While it would be plausible simply to list the presidents serving in near proximity to the Civil War and leave it at that, a more expansive and nuanced view of the office is required.

And while he will probably blow away the field once he’s eligible, it seems unfair to include in the list the current president. He has nine months to pad his resumé — and his lead in WOAT-ness — but, as a work in progress, or regress, he gets a pass.

With that in mind, we turn to the nominees:

  • Franklin Pierce: One of a number of pre–Civil War compromisers, Pierce was passionate about adding new slave states to the Union and also signed into law the Kansas–Nebraska Act, which allowed residents of new states to decide whether to allow slavery, and the Fugitive Slave Act. Although from New Hampshire, he was a Jackson Democrat who even proposed at one point annexing Cuba as another slave state. Even while enlisting a pretty good author to write his campaign bio — his buddy Nathaniel Hawthorne — he failed to be renominated by his party for the 1856 race.

  • Jimmy Carter: It says something about one’s presidency when one is called the best ex-president of history. From killer rabbits to Billy Beer, from his “crisis in confidence” speech — known as the malaise speech — to the Iran embassy crisis and the aborted desert rescue, the presidency of the man from Plains was marked with risibility and retreat.

  • Andrew Johnson: On the plus side, while president, the Tennessean did resist fellow Southerners who tried to undo the results of the Civil War. Also, after leaving office, Johnson broke the political mold by showing humility and returning to public life in a lesser capacity (like John Quincy Adams) by serving in the U.S. Senate. But he was a political oaf and made numerous tone-deaf mistakes, showing indifference to the plight of newly emancipated blacks to the point of opposing the 14th Amendment. Plus, he was impeached — which is, contrary to some current spin, still a bad thing — and survived removal by all of one vote. Seems to have been not very popular with his peers.

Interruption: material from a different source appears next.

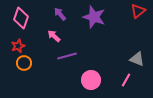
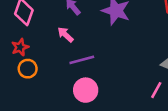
pink circle: (91, 80) -> (86, 90), moved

  • Lyndon B. Johnson: Another of the Johnson boys, Lyndon did as much damage internationally as he did domestically. Ike gave us steadiness; JFK gave us Camelot; LBJ ratcheted up Vietnam to its height. As Bill Murray said in Stripes, when it comes to war, we’re 10 and one, and LBJ is pretty much responsible for the one. He also followed up the New Deal with the Great Society, which nobody thinks is so great anymore.

  • James Buchanan: History has not been kind to James Buchanan, as close to a consensus No. 1 pick as you can get. Think of him as a gopher ball served up to Abraham Lincoln; he is the Ray McLean to Lincoln’s Vince Lombardi, the Mike Shula to Lincoln’s Nick Saban. Even before becoming president in 1856, he was a tergiversator with no equal, supporting measures that perpetuated North–South division, like the Kansas–Nebraska Act, and, in his inaugural address, encouraging the Dred Scott decision. Once in office, his hands went perpetually numb from his sitting on them.

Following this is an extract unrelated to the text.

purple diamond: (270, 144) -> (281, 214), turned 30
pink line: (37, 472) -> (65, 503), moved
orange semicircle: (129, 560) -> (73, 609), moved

  • Barack Obama: No such list would be complete without the president who vowed to “fundamentally change America” even though most of America pretty much liked America the way it was. As an African American, he also had the opportunity to heal — or at least radically improve — race relations in America but opted to play the same old racial grievance game.

 

  

 

 

Tom Raabe is a writer and editor living in Tempe, Arizona.